▶ [PROMPT]: The lines from the start of the records below through the line containing "these cookies, the" are to be copied exactly, both ends included, with nothing added.

▶ [EXERCISE MATERIALS]:

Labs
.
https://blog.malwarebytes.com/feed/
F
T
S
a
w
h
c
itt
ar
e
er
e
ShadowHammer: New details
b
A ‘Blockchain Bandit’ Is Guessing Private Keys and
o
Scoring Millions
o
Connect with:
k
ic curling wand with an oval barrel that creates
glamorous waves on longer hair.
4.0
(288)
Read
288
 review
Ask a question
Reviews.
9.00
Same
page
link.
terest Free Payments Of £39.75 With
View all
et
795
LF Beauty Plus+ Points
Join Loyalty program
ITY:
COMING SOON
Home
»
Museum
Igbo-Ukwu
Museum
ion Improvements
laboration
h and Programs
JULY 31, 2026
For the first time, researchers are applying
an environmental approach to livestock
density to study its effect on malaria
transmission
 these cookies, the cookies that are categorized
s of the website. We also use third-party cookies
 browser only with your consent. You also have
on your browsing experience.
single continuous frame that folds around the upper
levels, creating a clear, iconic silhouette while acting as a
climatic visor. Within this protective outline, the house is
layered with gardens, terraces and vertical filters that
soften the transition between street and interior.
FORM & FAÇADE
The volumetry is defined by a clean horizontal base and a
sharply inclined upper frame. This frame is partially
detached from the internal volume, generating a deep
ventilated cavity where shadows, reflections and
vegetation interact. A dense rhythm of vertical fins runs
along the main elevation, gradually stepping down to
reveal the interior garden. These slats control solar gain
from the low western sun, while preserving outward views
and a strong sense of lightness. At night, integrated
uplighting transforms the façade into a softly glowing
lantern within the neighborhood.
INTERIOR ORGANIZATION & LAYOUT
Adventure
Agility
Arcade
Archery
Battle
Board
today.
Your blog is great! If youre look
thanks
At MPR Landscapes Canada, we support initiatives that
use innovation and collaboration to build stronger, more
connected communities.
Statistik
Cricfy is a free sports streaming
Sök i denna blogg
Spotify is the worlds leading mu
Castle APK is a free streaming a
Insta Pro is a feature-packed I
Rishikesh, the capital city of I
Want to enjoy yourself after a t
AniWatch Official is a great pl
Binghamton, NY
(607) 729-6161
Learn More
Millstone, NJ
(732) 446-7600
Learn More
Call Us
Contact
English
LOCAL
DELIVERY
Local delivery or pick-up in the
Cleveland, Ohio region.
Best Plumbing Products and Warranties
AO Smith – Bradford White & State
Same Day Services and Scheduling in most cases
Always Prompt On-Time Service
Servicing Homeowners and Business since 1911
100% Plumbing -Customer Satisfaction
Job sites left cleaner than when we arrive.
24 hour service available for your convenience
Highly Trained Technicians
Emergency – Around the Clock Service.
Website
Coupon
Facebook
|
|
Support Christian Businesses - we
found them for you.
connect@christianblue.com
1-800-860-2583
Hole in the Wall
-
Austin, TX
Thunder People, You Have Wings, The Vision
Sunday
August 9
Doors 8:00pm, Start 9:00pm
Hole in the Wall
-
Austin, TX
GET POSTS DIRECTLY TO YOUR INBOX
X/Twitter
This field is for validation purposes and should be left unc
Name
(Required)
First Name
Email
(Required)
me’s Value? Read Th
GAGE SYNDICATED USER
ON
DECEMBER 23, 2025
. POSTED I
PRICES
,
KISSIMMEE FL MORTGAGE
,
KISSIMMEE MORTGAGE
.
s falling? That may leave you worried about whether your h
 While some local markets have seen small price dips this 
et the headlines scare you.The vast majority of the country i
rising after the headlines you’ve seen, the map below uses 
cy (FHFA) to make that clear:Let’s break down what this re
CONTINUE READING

▶ [COMPLETED TASK]:
Labs
.
https://blog.malwarebytes.com/feed/
F
T
S
a
w
h
c
itt
ar
e
er
e
ShadowHammer: New details
b
A ‘Blockchain Bandit’ Is Guessing Private Keys and
o
Scoring Millions
o
Connect with:
k
ic curling wand with an oval barrel that creates
glamorous waves on longer hair.
4.0
(288)
Read
288
 review
Ask a question
Reviews.
9.00
Same
page
link.
terest Free Payments Of £39.75 With
View all
et
795
LF Beauty Plus+ Points
Join Loyalty program
ITY:
COMING SOON
Home
»
Museum
Igbo-Ukwu
Museum
ion Improvements
laboration
h and Programs
JULY 31, 2026
For the first time, researchers are applying
an environmental approach to livestock
density to study its effect on malaria
transmission
 these cookies, the cookies that are categorized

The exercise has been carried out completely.